Patient management systems also facilitate streamlined, secure and automated patient data access. All care team members can see the same information, letting them offer a higher standard of care.
In turn, this approach enhances the patient experience. Patients don’t have to repeat themselves to practitioners or continually hand them prescriptions. All the information clinicians need is available via their data portals.
Improves Safety
There are also significant safety benefits, too. For instance, patients can change doctors more fluidly without the risk of being prescribed the wrong medications. New physicians can easily view patients’ prescription history, how much medicine their old healthcare provider gave them, and when. They can then adjust new prescriptions to fit their record, maintaining safety and best practice throughout the process.

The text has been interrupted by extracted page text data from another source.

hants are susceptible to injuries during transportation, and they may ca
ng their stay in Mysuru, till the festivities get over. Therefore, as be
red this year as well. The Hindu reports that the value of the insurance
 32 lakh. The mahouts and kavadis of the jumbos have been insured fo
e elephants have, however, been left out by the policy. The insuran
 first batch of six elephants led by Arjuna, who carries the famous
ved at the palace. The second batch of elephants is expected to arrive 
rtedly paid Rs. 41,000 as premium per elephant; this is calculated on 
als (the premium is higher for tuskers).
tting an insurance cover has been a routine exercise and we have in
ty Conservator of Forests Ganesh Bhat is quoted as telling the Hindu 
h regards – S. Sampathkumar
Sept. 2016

Reduces The Administrative Burden
Integrating ePrescribing into a patient management system also reduces practitioners’ administrative burden. In separate, non-cloud-based systems, doctors must manually create prescriptions, send them electronically to pharmacies, and input data into management software.
However, with integration, this labour requirement vanishes. The patient management system takes care of this task, freeing practitioners to do frontline work.
Patient management systems with integrated ePrescribing also reduce the burden for healthcare system administrations. Holding all patient data in one location eliminates the need for further processing or transferring information across teams and clinics. Servers maintain all prescription information, providing a point of reference for clinicians at any location.
How To Benefit From Patient Management Systems with ePrescribing
Regulators in Australia facilitate e-prescriptions by applying the same regulations as paper-based ones. Clinicians must adhere to the National Health Act, as it applies in their territory when prescribing.
However, similarly amenable regulations also exist in the U.S. Here, the growth of ePrescribing took off after the introduction of the Medicare Prescription Drug, Improvement, and Modernization Act (MMA) of 2003. E-prescription drugs fell under the coverage of Medicare by 2006 following this legislation. The HITECH Act accelerated this process. It ensured that practitioners across the United States would have access to electronic health records technology (which usually came packaged in patient management systems).
Fortunately, integrating ePrescribing into your patient management system is easier than you might think. Software like ours already comes with ePrescribing modules built directly into the functionality. Therefore, clinics don’t have to pay professionals to integrate separately. Practitioners get access to separate scheduling, rostering, intake and referral management, billing, claiming and reporting in a single platform. With DC2Vue, teams can also access virtual care to collaborate with other team members, track activities, and keep patients in the loop. Dashboards help you keep track of vital, up-to-the-minute information, enabling data-driven insights.
Conclusion
ePrescribing is a modern solution to an old problem. It improves the situation for patients and health care systems significantly. However, it is not perfect. ePrescribing that does not integrate with the rest of patients’ data is potentially hazardous. Physicians and pharmacists could potentially dispense the wrong type or amount of drugs, based on a patient’s history. And it remains administratively burdensome. Physicians must manually share patient prescription information with their teams.
Integration of e-prescriptions with patient management systems eliminates these issues. Cloud-based platforms with e-prescribing modules, such as DC2Vue, enable teams to share information frictionlessly.